Cherchant mes mots, gêné, je me suis tourné vers Boris Goldsmith.
    Alors c'était quel genre de personne ? ai-je demandé. Boris
a eu l'air décontenancé.
    C'était une personne ordinaire, a-t-il dit d'une voix lente.
Il était boucher. Il avait deux camions. Il faisait la route de Bolechow à
Lvov.
    Boucher, camions, Lvov. Je savais déjà ou, du moins,
j'aurais pu le deviner. Je me sentais impuissant.
    Et vous avez connu Ester ? ai-je dit, hésitant. Oh oui...

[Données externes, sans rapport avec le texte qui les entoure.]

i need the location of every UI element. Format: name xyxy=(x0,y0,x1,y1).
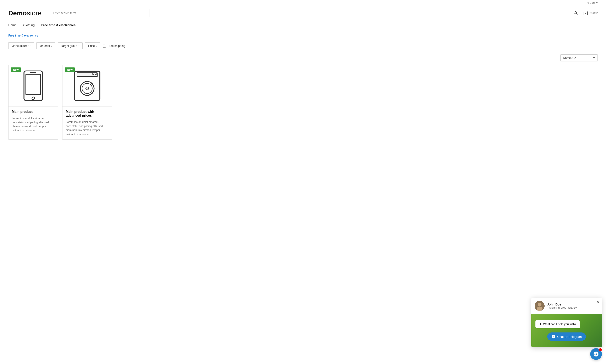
currency-label: € Euro xyxy=(588,1,595,4)
target-group-filter[interactable]: Target group ▾ xyxy=(58,42,83,49)
product-card-1[interactable]: New Main product Lorem ipsum dolor sit a… xyxy=(8,65,58,140)
price-filter-label: Price xyxy=(88,44,95,48)
sort-select[interactable]: Name A-Z Name Z-A Price ascending Price … xyxy=(560,54,598,61)
account-icon-container[interactable] xyxy=(573,11,578,15)
sort-row: Name A-Z Name Z-A Price ascending Price … xyxy=(0,53,606,65)
header-actions: €0.00* xyxy=(573,11,598,15)
logo-light: store xyxy=(27,9,41,17)
nav-item-home[interactable]: Home xyxy=(8,20,17,30)
product-badge-1: New xyxy=(11,67,21,72)
search-button[interactable] xyxy=(143,9,149,17)
breadcrumb-link[interactable]: Free time & electronics xyxy=(8,34,38,37)
nav-item-clothing[interactable]: Clothing xyxy=(23,20,35,30)
manufacturer-chevron-icon: ▾ xyxy=(30,45,31,47)
breadcrumb: Free time & electronics xyxy=(0,30,606,39)
nav-item-free-time[interactable]: Free time & electronics xyxy=(41,20,76,30)
free-shipping-label: Free shipping xyxy=(108,44,125,48)
target-group-filter-label: Target group xyxy=(61,44,77,48)
account-icon xyxy=(573,11,578,15)
svg-point-14 xyxy=(86,87,89,90)
price-filter[interactable]: Price ▾ xyxy=(85,42,100,49)
cart-total: €0.00* xyxy=(589,12,598,15)
currency-selector[interactable]: € Euro ▾ xyxy=(588,1,598,4)
target-group-chevron-icon: ▾ xyxy=(78,45,79,47)
material-filter[interactable]: Material ▾ xyxy=(36,42,55,49)
product-desc-2: Lorem ipsum dolor sit amet, consetetur s… xyxy=(66,120,109,136)
filters-bar: Manufacturer ▾ Material ▾ Target group ▾… xyxy=(0,39,606,53)
material-filter-label: Material xyxy=(39,44,50,48)
top-bar: € Euro ▾ xyxy=(0,0,606,6)
product-info-1: Main product Lorem ipsum dolor sit amet,… xyxy=(9,106,58,136)
svg-point-2 xyxy=(575,12,577,13)
free-shipping-filter[interactable]: Free shipping xyxy=(103,44,125,48)
free-shipping-checkbox[interactable] xyxy=(103,44,106,48)
phone-icon xyxy=(19,69,48,102)
cart-icon-container[interactable]: €0.00* xyxy=(583,11,598,15)
product-badge-2: New xyxy=(65,67,75,72)
price-chevron-icon: ▾ xyxy=(96,45,97,47)
svg-rect-5 xyxy=(26,74,40,95)
main-nav: Home Clothing Free time & electronics xyxy=(0,20,606,30)
currency-arrow: ▾ xyxy=(596,1,598,4)
product-card-2[interactable]: New Main product with advanced prices Lo… xyxy=(62,65,112,140)
search-input[interactable] xyxy=(50,9,143,17)
material-chevron-icon: ▾ xyxy=(51,45,52,47)
product-name-1: Main product xyxy=(12,110,55,114)
manufacturer-filter[interactable]: Manufacturer ▾ xyxy=(8,42,34,49)
product-info-2: Main product with advanced prices Lorem … xyxy=(63,106,112,140)
header: Demostore €0.00* xyxy=(0,6,606,20)
washer-icon xyxy=(73,69,102,102)
search-bar xyxy=(50,9,149,17)
manufacturer-filter-label: Manufacturer xyxy=(12,44,28,48)
logo-bold: Demo xyxy=(8,9,27,17)
logo[interactable]: Demostore xyxy=(8,9,41,17)
product-grid: New Main product Lorem ipsum dolor sit a… xyxy=(0,65,606,148)
cart-icon xyxy=(583,11,588,15)
product-desc-1: Lorem ipsum dolor sit amet, consetetur s… xyxy=(12,116,55,132)
product-name-2: Main product with advanced prices xyxy=(66,110,109,117)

J'y allais très souvent. C'était de l'autre côté de la rue. J'habitais déjà là
quand ils ont emménagé...
    Il avait habité en face de chez eux ! Je me suis
souvenu, à ce moment-là, d'un autre moment très précieux, dix-huit mois plus
tôt, quand j'avais fait la connaissance d'Olga et de Pyotr et qu'elle avait
dit, Znayu, znayu, je les ai connus, je les ai connus. Je n'avais pas
rêvé alors que je pourrais m'approcher d'encore plus près. Et maintenant que
j'y étais, la seule question à laquelle je pouvais penser, c'était, Vous vous
souvenez quand il a emménagé ?
    Boris a secoué la tête pour s'excuser et dit, Je ne m'en
souviens pas. C'était il y a très longtemps.
    La façon dont il a dit C'était il y a très longtemps m'a
fait penser au début d'un conte de fées. La pièce est devenue silencieuse.

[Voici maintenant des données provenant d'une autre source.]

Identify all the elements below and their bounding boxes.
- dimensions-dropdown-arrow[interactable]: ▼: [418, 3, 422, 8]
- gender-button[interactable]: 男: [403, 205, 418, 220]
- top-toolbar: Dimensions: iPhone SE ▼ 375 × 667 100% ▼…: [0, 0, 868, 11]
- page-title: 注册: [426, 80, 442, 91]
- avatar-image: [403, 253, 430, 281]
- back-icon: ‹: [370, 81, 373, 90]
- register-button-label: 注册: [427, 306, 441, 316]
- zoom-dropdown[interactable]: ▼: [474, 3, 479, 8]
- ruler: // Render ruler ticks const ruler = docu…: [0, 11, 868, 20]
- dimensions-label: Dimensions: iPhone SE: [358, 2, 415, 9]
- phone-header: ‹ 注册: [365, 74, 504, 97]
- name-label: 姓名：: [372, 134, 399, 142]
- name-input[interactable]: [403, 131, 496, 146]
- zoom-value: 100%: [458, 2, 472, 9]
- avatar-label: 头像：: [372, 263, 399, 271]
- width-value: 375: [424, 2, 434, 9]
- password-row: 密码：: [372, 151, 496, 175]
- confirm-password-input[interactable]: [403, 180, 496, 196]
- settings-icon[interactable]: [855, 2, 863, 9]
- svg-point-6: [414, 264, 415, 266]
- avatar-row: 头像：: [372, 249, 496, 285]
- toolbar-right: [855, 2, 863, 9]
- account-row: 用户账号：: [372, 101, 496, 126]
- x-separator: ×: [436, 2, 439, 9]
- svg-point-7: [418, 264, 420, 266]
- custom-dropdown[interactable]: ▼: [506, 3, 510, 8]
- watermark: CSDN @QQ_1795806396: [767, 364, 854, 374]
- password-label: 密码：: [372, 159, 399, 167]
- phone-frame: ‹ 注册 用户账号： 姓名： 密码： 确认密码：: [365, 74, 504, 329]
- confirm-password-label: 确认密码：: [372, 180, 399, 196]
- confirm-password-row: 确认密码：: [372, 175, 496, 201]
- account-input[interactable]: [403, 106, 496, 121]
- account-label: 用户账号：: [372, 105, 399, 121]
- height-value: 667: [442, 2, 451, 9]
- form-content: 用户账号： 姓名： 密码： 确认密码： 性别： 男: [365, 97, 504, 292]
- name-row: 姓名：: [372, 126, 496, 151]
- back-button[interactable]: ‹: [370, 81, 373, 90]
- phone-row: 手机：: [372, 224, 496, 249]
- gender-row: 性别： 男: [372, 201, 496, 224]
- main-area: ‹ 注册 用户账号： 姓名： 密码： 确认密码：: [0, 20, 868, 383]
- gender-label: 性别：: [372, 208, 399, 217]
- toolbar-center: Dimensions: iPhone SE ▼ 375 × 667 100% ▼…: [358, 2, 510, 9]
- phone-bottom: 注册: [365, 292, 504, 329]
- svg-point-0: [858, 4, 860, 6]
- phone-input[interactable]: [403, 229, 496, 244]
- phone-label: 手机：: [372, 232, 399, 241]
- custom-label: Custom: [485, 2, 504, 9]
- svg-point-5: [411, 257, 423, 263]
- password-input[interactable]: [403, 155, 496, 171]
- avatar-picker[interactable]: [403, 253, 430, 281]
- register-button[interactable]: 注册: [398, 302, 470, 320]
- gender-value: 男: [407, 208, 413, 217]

Boris s'est remis à parler.
    La maison existait déjà, a-t-il dit. Quand il a emménagé, il
a commencé à tout reconstruire. Il l'a transformée complètement. Puis il a
acheté les deux camions, des Studebaker. Il avait un service de livraisons avec
un partenaire, un type qui s'appelait Schindler.
    J'ai jeté un coup d'œil en direction de Matt. Il m'a souri
rapidement, mais n'a rien dit.
    Boris a poursuivi, Lorsque les Russes sont arrivés en 39,
ils ont confisqué ses camions, et à ce moment-là il est parti dans la campagne
acheter du bétail pour le gouvernement.
    Bétail. Mon grand-père aurait prononcé comme ça : Batail.
    Acheter du bétail pour le gouvernement ? ai-je demandé.
C'était intéressant : je m'étais toujours demandé ce qui était arrivé à Shmiel
pendant ces deux années d'occupation soviétique, entre 1939 et 1941.
    Bob a interjeté, Oui, pour le gouvernement, parce qu'il
était employé par le gouvernement à ce moment-là.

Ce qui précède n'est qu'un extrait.